In David Fincher’s 1999 film Fight Club, the main character, played by Edward Norton, describes fellow passengers on business flights as “single serving friends.” The conversations are rewarding, but do not repeat. In this post I’m going to discuss single-serving group therapy and how helpful it can be, especially in a psychiatric hospital setting.
When I was in graduate school preparing for a career as a psychotherapist, I often thought about how difficult it would be to work in an inpatient psychiatric unit. Three years into my stint at such a place, I am happy to report that almost none of what I thought might happen actually happened. One of the best lessons I’ve learned in this environment is that depth psychotherapy in a group, sometimes called psychodynamic or attachment based therapy, works quite well with almost anyone, even in a single-serving group situation.
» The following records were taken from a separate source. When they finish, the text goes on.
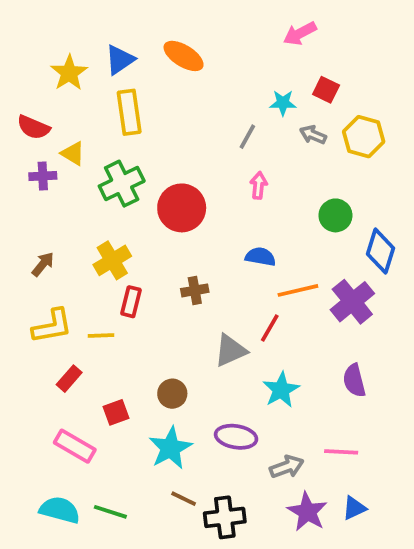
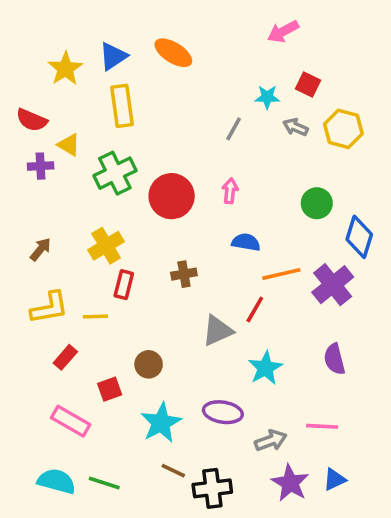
pink arrow: (259, 185) -> (230, 191), moved
brown circle: (172, 394) -> (149, 364), moved

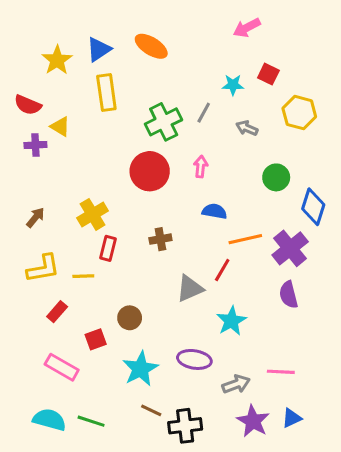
gray arrow: (296, 127) -> (247, 128), moved
green cross: (115, 173) -> (164, 122), moved
purple semicircle: (334, 359) -> (289, 295), moved

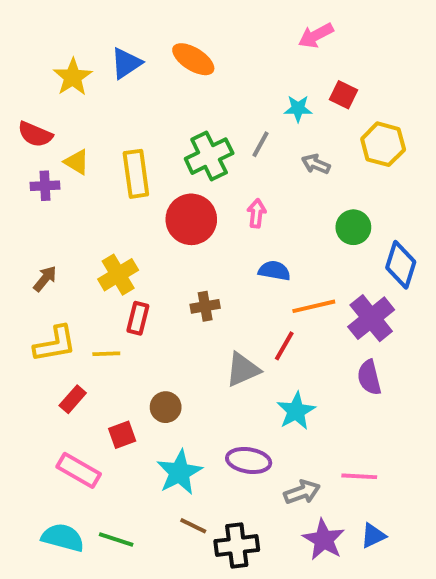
yellow rectangle: (106, 93) -> (136, 174), moved

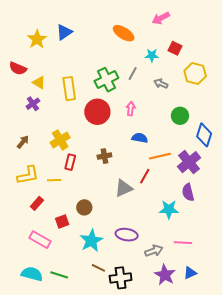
orange ellipse: (193, 59) -> (124, 33), moved
purple cross: (45, 186) -> (33, 104), moved, turned -32
cyan star: (296, 411) -> (169, 209), moved, turned 30

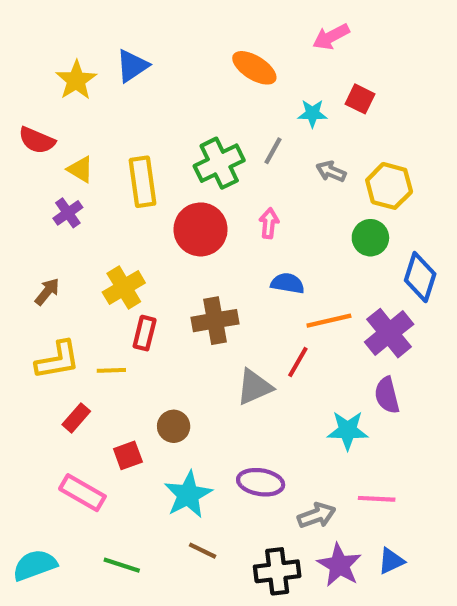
yellow hexagon: (195, 73) -> (389, 186), moved
brown cross: (104, 156) -> (215, 321), size x1.5
cyan semicircle: (32, 274) -> (35, 565), moved, turned -35
black cross: (121, 278) -> (277, 571), moved

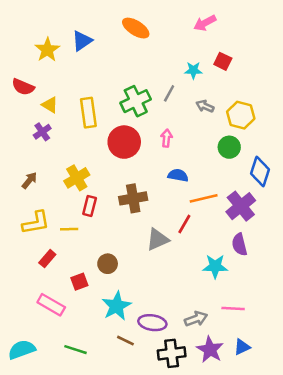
orange ellipse: (254, 68) -> (136, 28), moved
purple ellipse: (261, 482) -> (152, 323), moved

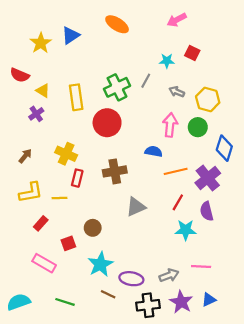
pink arrow: (166, 138) -> (170, 125), moved, size x1.5
yellow cross: (77, 178) -> (66, 154), turned -35
red line: (184, 224) -> (178, 202), moved

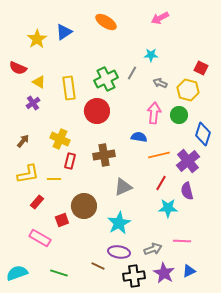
red square: (192, 53) -> (201, 68), moved
brown circle: (93, 228) -> (84, 206), size x1.6
cyan star: (100, 264) -> (119, 223), moved

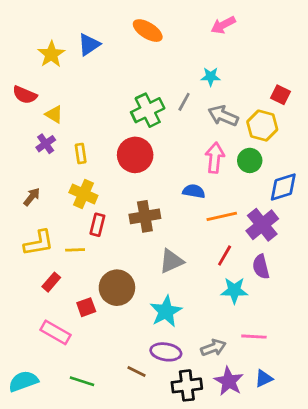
gray arrow: (160, 83) -> (223, 116), size x1.5
yellow rectangle: (69, 88) -> (81, 153), moved, size x0.6
blue diamond: (203, 134) -> (283, 187), turned 55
I first began learning how to lead a therapeutic group for an inpatient setting by reading Irvin Yalom’s Group Psychotherapy textbook. His section on an “acute inpatient therapy group” provides an excellent template for such an environment. Yalom writes, “You must help patients spot interpersonal problems and reinforce interpersonal strengths, while encouraging them to attend aftercare therapy, where they can pursue and work through the interpersonal issues identified in the group” (Yalom, 2005, p.493).
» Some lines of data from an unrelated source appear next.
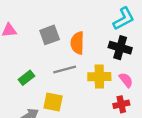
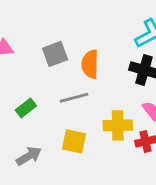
yellow cross: (99, 77) -> (118, 125), moved
yellow square: (53, 102) -> (74, 141), moved

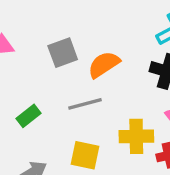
orange semicircle: (90, 64) -> (104, 65), turned 56

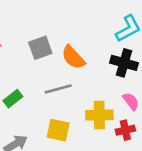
orange semicircle: (104, 65) -> (73, 57), turned -100

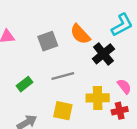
orange semicircle: (73, 57) -> (80, 34), moved
black cross: (124, 63) -> (103, 54), moved, turned 35

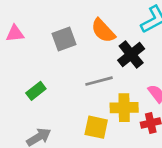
gray line: (63, 76) -> (99, 81), moved
yellow square: (63, 111) -> (96, 127), moved

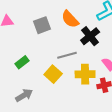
yellow square: (96, 127) -> (53, 74), moved, turned 30

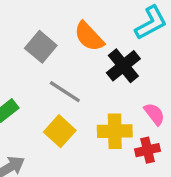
gray square: (42, 25) -> (41, 47), turned -30
gray line: (67, 55) -> (65, 92), moved, turned 48

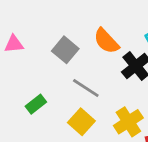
yellow cross: (115, 131) -> (128, 122), turned -32

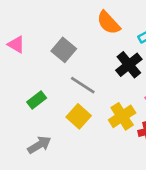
orange semicircle: (106, 41) -> (109, 23), moved
pink triangle: (14, 44) -> (16, 44), turned 36

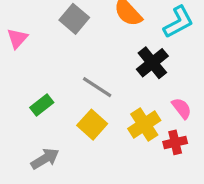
pink triangle: (16, 44) -> (17, 38), turned 42
gray square: (64, 50) -> (74, 19), moved

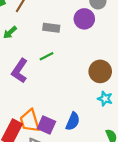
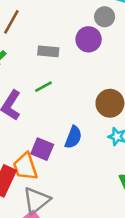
blue semicircle: (73, 121) -> (73, 137), moved
purple square: (46, 125) -> (42, 149), moved

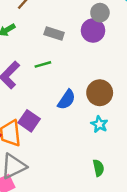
gray circle: (105, 17) -> (100, 13), moved
blue semicircle: (73, 137) -> (67, 100), moved

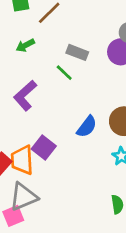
green line: (43, 64) -> (64, 73), moved, turned 56

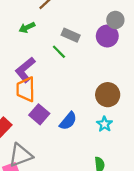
blue semicircle: (87, 127) -> (68, 121), moved
orange trapezoid: (22, 160) -> (26, 89), moved

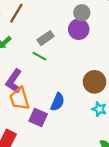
gray rectangle: (71, 35) -> (46, 38), turned -42
blue semicircle: (68, 121) -> (58, 102), moved

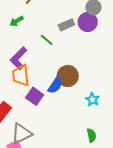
gray rectangle: (46, 38) -> (66, 25), moved
brown circle: (94, 82) -> (68, 76), moved

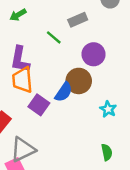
purple circle: (88, 22) -> (94, 54), moved
purple L-shape: (19, 58) -> (20, 59), turned -35

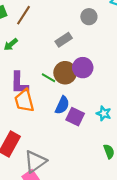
green line: (54, 37) -> (49, 78), moved
brown circle: (79, 81) -> (65, 73), moved
purple square: (39, 105) -> (75, 117), moved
One way that I do this is by starting with my version of building a recovery plan. On the white board I write out: biological health, psychological health, social health, and spiritual health. This is basically using the bio-psycho-social-spiritual model of care as the focus of a group discussion. I then ask the group which area seems strongest to them right now and which area seems weakest to them right now. Pretty soon the group is talking about interpersonal issues with their hospital psychiatrist, family members or God. My job as I see it in such a group is to highlight the moments when group members are experiencing something similar and process what it’s like to feel understood and less alone. Sometimes I ask other group members what it’s like to hear someone share their experiences. By the end of group, most members report being able to easily begin creating a recovery plan that addresses all areas of health. They also often report how good it felt to participate in a group focused on mental health concerns. I always make sure to end group with an invitation for members to join the hospital’s free aftercare group where they can continue to work on their recovery if they choose.
What I find so interesting about this sort of group therapy experience is that it requires almost no prep time for me the therapist and it consistently receives high scores from patients when they report to their case managers what helped most during their hospitalization.
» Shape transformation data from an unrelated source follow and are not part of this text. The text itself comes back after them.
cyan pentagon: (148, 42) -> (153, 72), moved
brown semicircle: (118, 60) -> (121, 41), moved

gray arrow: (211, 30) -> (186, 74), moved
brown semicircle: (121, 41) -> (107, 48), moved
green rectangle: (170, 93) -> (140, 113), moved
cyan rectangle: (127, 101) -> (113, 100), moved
As a therapist who understands how the attachment system in the human brain works, I also believe that this sort of interpersonal group is successful because of how the group quickly becomes a safe haven for its members to risk with each other and receive comfort from the group. It’s amazing to me every time I see a deeply traumatized and severely ill patient open up and receive support from people he or she hardly knows. I believe experiencing how to engage our attachment instinct in a safe and effective way is one of the best tools any human can learn to use. It’s also easy to do in an adaptive way once you do it a few times in a therapeutic group. It’s an instinct after all.